Records from a dataset
* * * * * * * * *

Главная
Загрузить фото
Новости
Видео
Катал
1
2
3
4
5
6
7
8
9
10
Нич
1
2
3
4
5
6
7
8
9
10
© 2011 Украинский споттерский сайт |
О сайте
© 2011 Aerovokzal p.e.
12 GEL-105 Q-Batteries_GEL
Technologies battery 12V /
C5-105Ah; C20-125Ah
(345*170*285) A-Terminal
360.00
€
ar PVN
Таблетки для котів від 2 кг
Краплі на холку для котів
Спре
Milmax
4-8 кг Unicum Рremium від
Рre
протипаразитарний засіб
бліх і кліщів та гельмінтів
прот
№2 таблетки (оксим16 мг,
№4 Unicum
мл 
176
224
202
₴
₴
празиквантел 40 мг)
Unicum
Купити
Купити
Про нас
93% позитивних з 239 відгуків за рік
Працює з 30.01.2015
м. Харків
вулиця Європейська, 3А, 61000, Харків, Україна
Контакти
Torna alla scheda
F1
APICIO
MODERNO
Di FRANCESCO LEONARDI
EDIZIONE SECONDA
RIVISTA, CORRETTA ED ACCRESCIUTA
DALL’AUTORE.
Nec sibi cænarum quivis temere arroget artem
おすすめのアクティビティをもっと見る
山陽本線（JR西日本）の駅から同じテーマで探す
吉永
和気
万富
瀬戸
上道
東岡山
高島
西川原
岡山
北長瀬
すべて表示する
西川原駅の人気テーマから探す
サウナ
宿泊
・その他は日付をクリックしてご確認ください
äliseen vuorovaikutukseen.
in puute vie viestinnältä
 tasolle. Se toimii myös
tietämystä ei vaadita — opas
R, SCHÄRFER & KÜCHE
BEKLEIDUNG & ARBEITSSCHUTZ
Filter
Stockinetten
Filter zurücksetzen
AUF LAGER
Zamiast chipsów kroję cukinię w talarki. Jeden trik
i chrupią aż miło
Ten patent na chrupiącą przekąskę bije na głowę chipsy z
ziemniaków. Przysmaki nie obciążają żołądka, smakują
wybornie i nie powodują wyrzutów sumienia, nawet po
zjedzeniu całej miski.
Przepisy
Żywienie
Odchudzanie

* * * * * * * * *

- [TASK INSTRUCTIONS]: From the records above, extract exactly and only the lines that begin at the line with "Di FRANCESCO LEONARDI" and stop after the line with "Filter zurücksetzen".

- [SOLUTION TO THE EXERCISE]:
Di FRANCESCO LEONARDI
EDIZIONE SECONDA
RIVISTA, CORRETTA ED ACCRESCIUTA
DALL’AUTORE.
Nec sibi cænarum quivis temere arroget artem
おすすめのアクティビティをもっと見る
山陽本線（JR西日本）の駅から同じテーマで探す
吉永
和気
万富
瀬戸
上道
東岡山
高島
西川原
岡山
北長瀬
すべて表示する
西川原駅の人気テーマから探す
サウナ
宿泊
・その他は日付をクリックしてご確認ください
äliseen vuorovaikutukseen.
in puute vie viestinnältä
 tasolle. Se toimii myös
tietämystä ei vaadita — opas
R, SCHÄRFER & KÜCHE
BEKLEIDUNG & ARBEITSSCHUTZ
Filter
Stockinetten
Filter zurücksetzen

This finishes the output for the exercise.